Please write out all of the entries without altering anything.

:::

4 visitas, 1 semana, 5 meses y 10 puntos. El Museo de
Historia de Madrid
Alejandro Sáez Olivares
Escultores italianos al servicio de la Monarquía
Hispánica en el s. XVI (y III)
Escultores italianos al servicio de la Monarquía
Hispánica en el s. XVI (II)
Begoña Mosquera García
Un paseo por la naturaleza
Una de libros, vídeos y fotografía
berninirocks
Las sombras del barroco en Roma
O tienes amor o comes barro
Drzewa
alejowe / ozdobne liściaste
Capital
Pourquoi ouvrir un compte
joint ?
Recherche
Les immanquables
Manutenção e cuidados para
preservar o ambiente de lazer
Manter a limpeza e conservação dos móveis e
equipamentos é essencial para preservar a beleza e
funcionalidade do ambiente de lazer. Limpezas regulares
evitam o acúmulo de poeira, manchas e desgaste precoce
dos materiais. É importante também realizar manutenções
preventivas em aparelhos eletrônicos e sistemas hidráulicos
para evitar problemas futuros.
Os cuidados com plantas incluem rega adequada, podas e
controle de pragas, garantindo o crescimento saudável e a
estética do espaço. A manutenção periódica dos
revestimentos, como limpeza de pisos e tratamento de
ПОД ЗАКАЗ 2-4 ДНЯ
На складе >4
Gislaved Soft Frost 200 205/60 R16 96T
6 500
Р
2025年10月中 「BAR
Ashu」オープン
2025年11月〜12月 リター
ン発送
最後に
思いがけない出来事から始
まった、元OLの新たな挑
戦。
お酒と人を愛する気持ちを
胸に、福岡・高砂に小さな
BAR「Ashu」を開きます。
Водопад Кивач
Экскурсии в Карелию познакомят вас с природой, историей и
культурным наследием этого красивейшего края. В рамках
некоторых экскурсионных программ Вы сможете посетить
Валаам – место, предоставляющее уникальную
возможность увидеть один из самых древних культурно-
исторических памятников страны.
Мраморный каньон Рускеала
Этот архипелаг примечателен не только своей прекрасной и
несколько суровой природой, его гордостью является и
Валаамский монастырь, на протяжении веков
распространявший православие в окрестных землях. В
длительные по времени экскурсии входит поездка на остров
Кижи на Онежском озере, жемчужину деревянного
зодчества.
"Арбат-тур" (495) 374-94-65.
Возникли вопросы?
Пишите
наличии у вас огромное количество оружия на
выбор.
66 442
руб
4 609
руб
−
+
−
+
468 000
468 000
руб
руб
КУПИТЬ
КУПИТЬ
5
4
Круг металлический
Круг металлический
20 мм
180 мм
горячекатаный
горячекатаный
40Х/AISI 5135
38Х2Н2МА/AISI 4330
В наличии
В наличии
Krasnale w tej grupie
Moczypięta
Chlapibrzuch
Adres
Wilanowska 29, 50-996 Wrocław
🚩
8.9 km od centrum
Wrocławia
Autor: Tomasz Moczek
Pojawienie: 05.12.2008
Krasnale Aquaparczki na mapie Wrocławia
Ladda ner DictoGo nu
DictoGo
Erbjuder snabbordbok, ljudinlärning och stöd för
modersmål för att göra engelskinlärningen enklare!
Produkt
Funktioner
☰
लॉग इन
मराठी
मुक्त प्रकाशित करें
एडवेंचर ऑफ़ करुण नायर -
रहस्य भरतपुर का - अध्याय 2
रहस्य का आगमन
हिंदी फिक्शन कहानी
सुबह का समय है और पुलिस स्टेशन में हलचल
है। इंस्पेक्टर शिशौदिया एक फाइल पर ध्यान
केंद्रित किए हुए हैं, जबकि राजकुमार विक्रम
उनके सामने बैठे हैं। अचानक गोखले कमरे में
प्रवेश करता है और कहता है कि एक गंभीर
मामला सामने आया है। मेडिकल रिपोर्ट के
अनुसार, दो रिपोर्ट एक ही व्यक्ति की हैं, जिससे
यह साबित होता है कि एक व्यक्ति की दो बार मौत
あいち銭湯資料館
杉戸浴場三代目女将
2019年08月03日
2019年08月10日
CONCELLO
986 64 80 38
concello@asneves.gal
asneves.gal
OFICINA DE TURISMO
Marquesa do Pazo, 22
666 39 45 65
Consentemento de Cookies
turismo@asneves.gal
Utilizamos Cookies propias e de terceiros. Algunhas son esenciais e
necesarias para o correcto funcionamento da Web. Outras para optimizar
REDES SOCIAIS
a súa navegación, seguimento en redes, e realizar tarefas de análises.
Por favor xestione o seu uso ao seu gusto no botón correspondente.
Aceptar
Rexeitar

:::

Solution for this problem:
4 visitas, 1 semana, 5 meses y 10 puntos. El Museo de
Historia de Madrid
Alejandro Sáez Olivares
Escultores italianos al servicio de la Monarquía
Hispánica en el s. XVI (y III)
Escultores italianos al servicio de la Monarquía
Hispánica en el s. XVI (II)
Begoña Mosquera García
Un paseo por la naturaleza
Una de libros, vídeos y fotografía
berninirocks
Las sombras del barroco en Roma
O tienes amor o comes barro
Drzewa
alejowe / ozdobne liściaste
Capital
Pourquoi ouvrir un compte
joint ?
Recherche
Les immanquables
Manutenção e cuidados para
preservar o ambiente de lazer
Manter a limpeza e conservação dos móveis e
equipamentos é essencial para preservar a beleza e
funcionalidade do ambiente de lazer. Limpezas regulares
evitam o acúmulo de poeira, manchas e desgaste precoce
dos materiais. É importante também realizar manutenções
preventivas em aparelhos eletrônicos e sistemas hidráulicos
para evitar problemas futuros.
Os cuidados com plantas incluem rega adequada, podas e
controle de pragas, garantindo o crescimento saudável e a
estética do espaço. A manutenção periódica dos
revestimentos, como limpeza de pisos e tratamento de
ПОД ЗАКАЗ 2-4 ДНЯ
На складе >4
Gislaved Soft Frost 200 205/60 R16 96T
6 500
Р
2025年10月中 「BAR
Ashu」オープン
2025年11月〜12月 リター
ン発送
最後に
思いがけない出来事から始
まった、元OLの新たな挑
戦。
お酒と人を愛する気持ちを
胸に、福岡・高砂に小さな
BAR「Ashu」を開きます。
Водопад Кивач
Экскурсии в Карелию познакомят вас с природой, историей и
культурным наследием этого красивейшего края. В рамках
некоторых экскурсионных программ Вы сможете посетить
Валаам – место, предоставляющее уникальную
возможность увидеть один из самых древних культурно-
исторических памятников страны.
Мраморный каньон Рускеала
Этот архипелаг примечателен не только своей прекрасной и
несколько суровой природой, его гордостью является и
Валаамский монастырь, на протяжении веков
распространявший православие в окрестных землях. В
длительные по времени экскурсии входит поездка на остров
Кижи на Онежском озере, жемчужину деревянного
зодчества.
"Арбат-тур" (495) 374-94-65.
Возникли вопросы?
Пишите
наличии у вас огромное количество оружия на
выбор.
66 442
руб
4 609
руб
−
+
−
+
468 000
468 000
руб
руб
КУПИТЬ
КУПИТЬ
5
4
Круг металлический
Круг металлический
20 мм
180 мм
горячекатаный
горячекатаный
40Х/AISI 5135
38Х2Н2МА/AISI 4330
В наличии
В наличии
Krasnale w tej grupie
Moczypięta
Chlapibrzuch
Adres
Wilanowska 29, 50-996 Wrocław
🚩
8.9 km od centrum
Wrocławia
Autor: Tomasz Moczek
Pojawienie: 05.12.2008
Krasnale Aquaparczki na mapie Wrocławia
Ladda ner DictoGo nu
DictoGo
Erbjuder snabbordbok, ljudinlärning och stöd för
modersmål för att göra engelskinlärningen enklare!
Produkt
Funktioner
☰
लॉग इन
मराठी
मुक्त प्रकाशित करें
एडवेंचर ऑफ़ करुण नायर -
रहस्य भरतपुर का - अध्याय 2
रहस्य का आगमन
हिंदी फिक्शन कहानी
सुबह का समय है और पुलिस स्टेशन में हलचल
है। इंस्पेक्टर शिशौदिया एक फाइल पर ध्यान
केंद्रित किए हुए हैं, जबकि राजकुमार विक्रम
उनके सामने बैठे हैं। अचानक गोखले कमरे में
प्रवेश करता है और कहता है कि एक गंभीर
मामला सामने आया है। मेडिकल रिपोर्ट के
अनुसार, दो रिपोर्ट एक ही व्यक्ति की हैं, जिससे
यह साबित होता है कि एक व्यक्ति की दो बार मौत
あいち銭湯資料館
杉戸浴場三代目女将
2019年08月03日
2019年08月10日
CONCELLO
986 64 80 38
concello@asneves.gal
asneves.gal
OFICINA DE TURISMO
Marquesa do Pazo, 22
666 39 45 65
Consentemento de Cookies
turismo@asneves.gal
Utilizamos Cookies propias e de terceiros. Algunhas son esenciais e
necesarias para o correcto funcionamento da Web. Outras para optimizar
REDES SOCIAIS
a súa navegación, seguimento en redes, e realizar tarefas de análises.
Por favor xestione o seu uso ao seu gusto no botón correspondente.
Aceptar
Rexeitar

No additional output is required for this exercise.